> [Instructions to follow]:
Please transcribe all of the entries exactly, leaving out any images.

═══ Supplied material

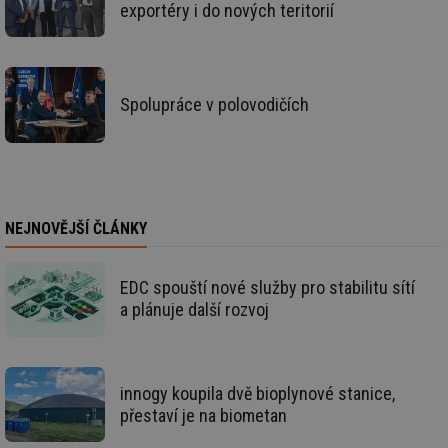
exportéry i do nových teritorií
_hjIncludedInSessionSample
1 minuta
Te
Hotjar Ltd
59 sekund
co
oze.tzb-info.cz
na
ab
Ho
zd
ná
Spolupráce v polovodičích
za
vz
de
de
re
we
_dc_gtm_UA-5901706-1
.tzb-info.cz
58 sekund
Te
NEJNOVĚJŠÍ ČLÁNKY
co
př
w
po
Sp
EDC spouští nové služby pro stabilitu sítí
Go
a plánuje další rozvoj
da
kó
Po
lz
za
nu
innogy koupila dvě bioplynové stanice,
be
sk
přestaví je na biometan
fu
sp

══════

> [Exercise response]:
exportéry i do nových teritorií
_hjIncludedInSessionSample
1 minuta
Te
Hotjar Ltd
59 sekund
co
oze.tzb-info.cz
na
ab
Ho
zd
ná
Spolupráce v polovodičích
za
vz
de
de
re
we
_dc_gtm_UA-5901706-1
.tzb-info.cz
58 sekund
Te
NEJNOVĚJŠÍ ČLÁNKY
co
př
w
po
Sp
EDC spouští nové služby pro stabilitu sítí
Go
a plánuje další rozvoj
da
kó
Po
lz
za
nu
innogy koupila dvě bioplynové stanice,
be
sk
přestaví je na biometan
fu
sp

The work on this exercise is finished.